Öpücük Hastalığı ile Hangi Doktor İlgilenir?

Hastalığın tanı ve tedavisinde çocuklarda, Çocuk Enfeksiyon Hastalıkları ve Çocuk Sağlığı ve Hastalıkları yani Pediatri bölümü ilgilenirken, yetişkinlerde İç Hastalıkları yani Dahiliye bölümü ilgilenir.

Öpücük hastalığı olan nasıl beslenmelidir?

Öpücük hastalığı sırasında ortaya çıkan belirtiler kuvvetli bir enfeksiyon hastalığı ile benzerdir. Virüslerden kaynaklanan bir hastalık olmasından dolayı da bağışıklık sisteminin kuvvetli tutulması oldukça önemlidir. Hastalığın belirtilerinin ortaya çıkmasından sonra meyve – sebze ağırlıklı bir beslenme düzenine geçilmelidir. C vitamini ve mineraller açısından zengin bir beslenme düzenine geçilmesi hastalığın belirtilerinin çok daha hafif yaşanmasını sağlayacaktır. Hastalığın belirtileri arasında iştahsızlık da olduğundan dolayı beslenmenin yeterli seviyede tutulmasına ekstra özen gösterilmelidir.

Öpücük hastalığı nasıl oluşur?

Vücuda bir şekilde giren virüs üst solunum yollarının tüm elemanlarına bulaşma gösterir. Tükürük bezleri, boğaz mukozası, bademcikler ve ileri seviyede de dalak gibi organlara sıçrama gösterir. Virüsün vücuda girmesinden sonra iki – dört haftalık kuluçka süresi vardır Kuluçka süresinin tamamlanmasından sonra ise hızla yayılmaya başlar ve belirtileri ortaya çıkarır. Hastalık kuluçka süresinden sonra büyük oranda üst solunum yolları ile sınırlıdır ancak lenf bezlerine de bulaşma gösterebilir.

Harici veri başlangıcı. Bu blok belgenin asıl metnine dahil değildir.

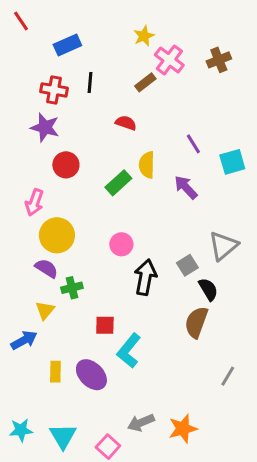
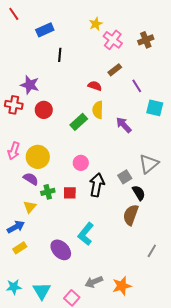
brown rectangle: (145, 82) -> (115, 70), moved
red cross: (54, 90) -> (14, 105), moved
red semicircle: (126, 123) -> (95, 86), moved
purple line: (193, 144) -> (137, 86), moved
cyan square: (232, 162) -> (155, 108), turned 30
pink arrow: (34, 202) -> (14, 151), moved
red square: (105, 325) -> (70, 193), moved
yellow rectangle: (55, 372) -> (20, 248), moved, turned 56

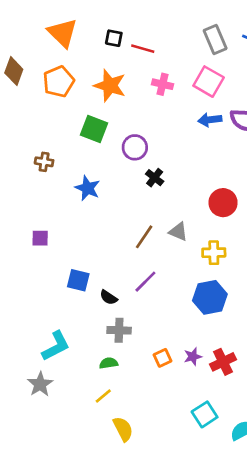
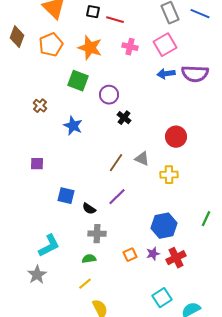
pink square: (209, 82) -> (165, 45), turned 30
brown cross: (44, 162) -> (40, 106), turned 32
blue hexagon: (210, 297) -> (164, 226), moved

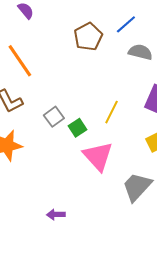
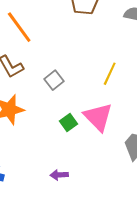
green square: (77, 128) -> (69, 122), moved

Öpücük hastalığı bulaşıcı mı?

Öpücük hastalığının ortaya çıkmasında özel bir virüs türünün etkisi oldukça fazladır. İlgili virüs vücut sıvıları yoluyla kolayca bulaşabilmektedir. Bulaştığı insanda tükürük bezlerine yerleştiği için vücut sıvısı olarak tükürük kullanmaktadır. Öpüşme, hapşırma ya da bir şekilde sıçrama yoluyla insan – insan bulaşması göstermektedir. Herhangi cansız bir yüzeyde de belirli bir süre yaşayabilmesi salgın hastalık olarak ortaya çıkmasına sebep olmaktadır.

Öpücük hastalığı tekrarlar mı?

Hastalığın tedavi prosedürleri tek bir bulaşmayı ortadan kaldırmak amacıyla dizayn edilmiştir. Bağışıklık sisteminin ilgili virüse karşı bağışıklık kazanması gibi bir durum söz konusu değildir. Hastalık bir kez atlatıldıktan sonra da aynı kişide görülebilir. Bu sebepten ötürü de umumi ortamlarda oldukça dikkatli olunmalıdır. Hastalığın ortadan kaldırılması için aşı çalışmaları yapılsa da henüz bu konuda başarıya ulaşılamamıştır.